Ibsen’s decision to move abroad seems to have been coupled with a desire to distance himself from the theatre. He called the first two texts he wrote in Rome – Brand (1866) and Peer Gynt (1867) – dramatic poems because he wanted to be free of the practical requirements of stage business. Their imaginative power exceeded that of anything he had written before. Brand tackled a serious topic that anticipates much of his future work: an increasingly radical pastor pursuing the absolute. Brand is deserted by his congregation and finds himself at odds with the world: he retreats to the mountains, loses his mind and eventually dies in an avalanche. Peer Gynt explores the flip side of such single-mindedness in a picaresque satire whose protagonist sooner or later exasperates everyone, including the devil himself. With those two dramatic poems, Ibsen had begun writing for a European public. But he was not yet a Modernist.

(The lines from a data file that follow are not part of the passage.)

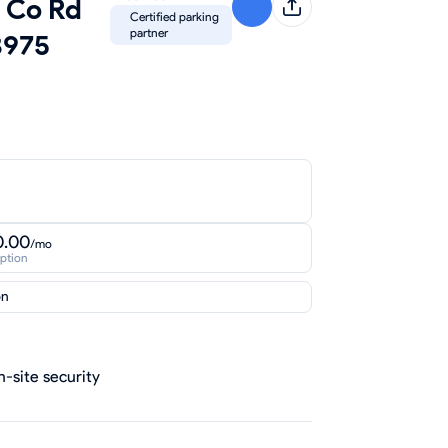
5 Co Rd
Certified parking
partner
3975
0.00
/mo
iption
on
-site security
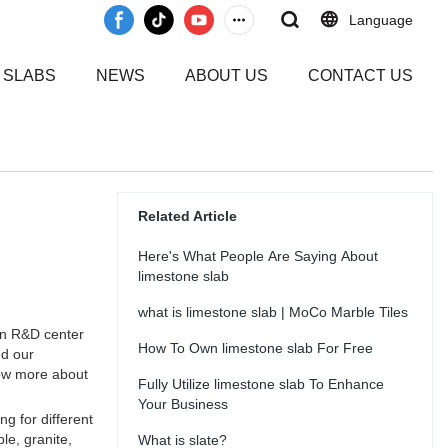
Language
 SLABS
NEWS
ABOUT US
CONTACT US
Related Article
Here's What People Are Saying About
limestone slab
what is limestone slab | MoCo Marble Tiles
wn R&D center
How To Own limestone slab For Free
ed our
now more about
Fully Utilize limestone slab To Enhance
Your Business
g for different
le, granite,
What is slate?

This would change after he set out on a series of prose plays with provocative contents. His dramatic poems had earned him the respect of Europe; the prose plays earned him its anger. This suited Ibsen: scandalising the bourgeoisie was the best way of becoming a certified Modern. His plays were taken by some as a rallying cry for everything new and daring. Particularly in France, England and Germany, small but vocal groups of supporters defended Ibsen against official censors and the press. In Britain an Ibsen campaign was started by an unlikely pair, George Bernard Shaw and the aspiring writer William Archer, who also became Ibsen’s first English translator. Shaw’s pamphlet, The Quintessence of Ibsenism, makes Ibsen into a Norwegian Shaw, intent on shocking Britain out of its Victorian wits. Shaw liked best about Ibsen what others abhorred – his daring discussion of moral issues – and thought of him as a fellow propagandist for all radical causes. Ibsen, he felt, had brought critical thought back to the theatre and should be seen as the founder of the New Drama. Shaw was not alone. Eleanor Marx joined the Ibsen campaign and translated Enemy of the People into English. James Joyce adored Ibsen’s irreverence and laboriously studied Norwegian in order to read his work in the original.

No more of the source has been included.